* [GOAL OF THE EXERCISE] Leaving out the pictures, return each line of the entries from the first through the line with "Vrijmetselaarswinkel is de Benelux sp", and only those lines.

* [EXTRACTED DATA]
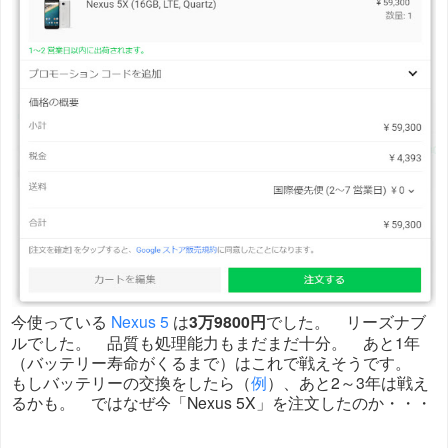
今使っている
Nexus 5
は
3万9800円
でした。 リーズナブ
ルでした。 品質も処理能力もまだまだ十分。 あと1年
（バッテリー寿命がくるまで）はこれで戦えそうです。
もしバッテリーの交換をしたら（
例
）、あと2～3年は戦え
るかも。 ではなぜ今「Nexus 5X」を注文したのか・・・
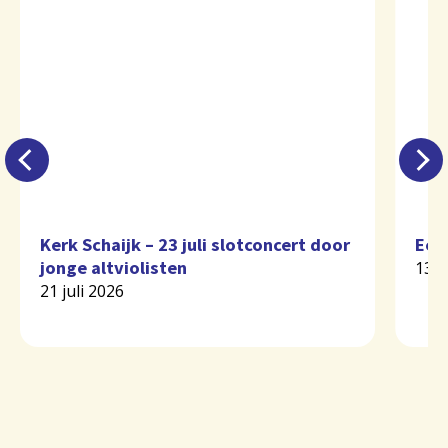
Kerk Schaijk – 23 juli slotconcert door
Eer
jonge altviolisten
13 j
21 juli 2026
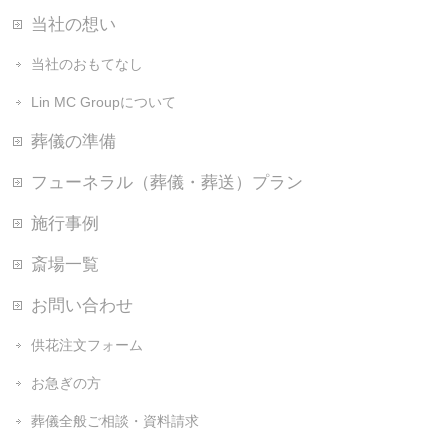
当社の想い
当社のおもてなし
Lin MC Groupについて
葬儀の準備
フューネラル（葬儀・葬送）プラン
施行事例
斎場一覧
お問い合わせ
供花注文フォーム
お急ぎの方
葬儀全般ご相談・資料請求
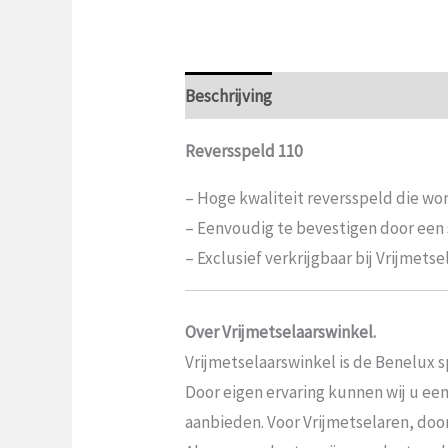
Beschrijving
Aanvullende informat
Reversspeld 110
– Hoge kwaliteit reversspeld die w
– Eenvoudig te bevestigen door een s
– Exclusief verkrijgbaar bij Vrijmetse
Over Vrijmetselaarswinkel.
Vrijmetselaarswinkel is de Benelux sp
Door eigen ervaring kunnen wij u ee
aanbieden. Voor Vrijmetselaren, door V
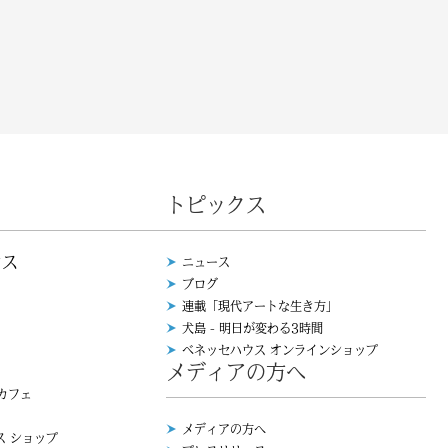
トピックス
ウス
ニュース
ブログ
連載「現代アートな生き方」
犬島 - 明日が変わる3時間
ベネッセハウス オンラインショップ
メディアの方へ
 カフェ
メディアの方へ
ス ショップ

* [WRITTEN REPLY]
今使っている
Nexus 5
は
3万9800円
でした。 リーズナブ
ルでした。 品質も処理能力もまだまだ十分。 あと1年
（バッテリー寿命がくるまで）はこれで戦えそうです。
もしバッテリーの交換をしたら（
例
）、あと2～3年は戦え
るかも。 ではなぜ今「Nexus 5X」を注文したのか・・・
Kerk Schaijk – 23 juli slotconcert door
Eer
jonge altviolisten
13 j
21 juli 2026
当社の想い
当社のおもてなし
Lin MC Groupについて
葬儀の準備
フューネラル（葬儀・葬送）プラン
施行事例
斎場一覧
お問い合わせ
供花注文フォーム
お急ぎの方
葬儀全般ご相談・資料請求
Beschrijving
Aanvullende informat
Reversspeld 110
– Hoge kwaliteit reversspeld die w
– Eenvoudig te bevestigen door een s
– Exclusief verkrijgbaar bij Vrijmetse
Over Vrijmetselaarswinkel.
Vrijmetselaarswinkel is de Benelux sp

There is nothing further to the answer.